**ABOUT THIS TASK**
Your answer should consist of the lines below that hold the word "Taranto".

**RECORDS SHOWN**
..............................

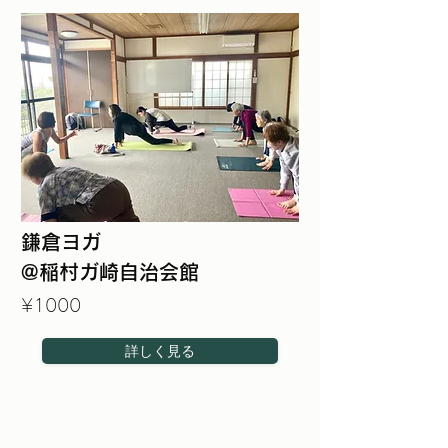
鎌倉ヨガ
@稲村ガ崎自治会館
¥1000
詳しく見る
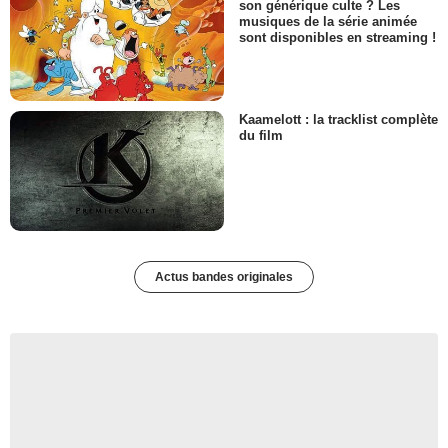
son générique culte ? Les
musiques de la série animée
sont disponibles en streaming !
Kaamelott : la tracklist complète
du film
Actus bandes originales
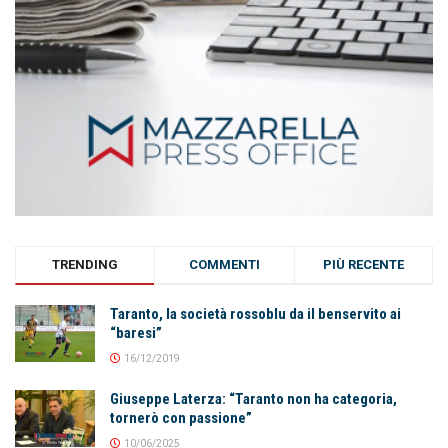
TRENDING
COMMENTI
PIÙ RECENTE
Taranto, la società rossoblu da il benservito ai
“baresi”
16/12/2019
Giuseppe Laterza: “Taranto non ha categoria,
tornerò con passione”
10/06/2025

..............................

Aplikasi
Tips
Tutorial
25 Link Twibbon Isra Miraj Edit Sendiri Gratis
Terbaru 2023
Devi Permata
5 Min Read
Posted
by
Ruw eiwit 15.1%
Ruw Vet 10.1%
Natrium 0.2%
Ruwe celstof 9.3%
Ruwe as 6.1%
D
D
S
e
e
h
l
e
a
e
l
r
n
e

..............................

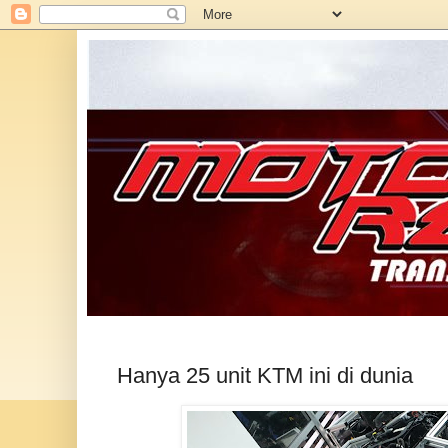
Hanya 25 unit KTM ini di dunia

..............................

**PROBLEM SOLUTION**
Taranto, la società rossoblu da il benservito ai
Giuseppe Laterza: “Taranto non ha categoria,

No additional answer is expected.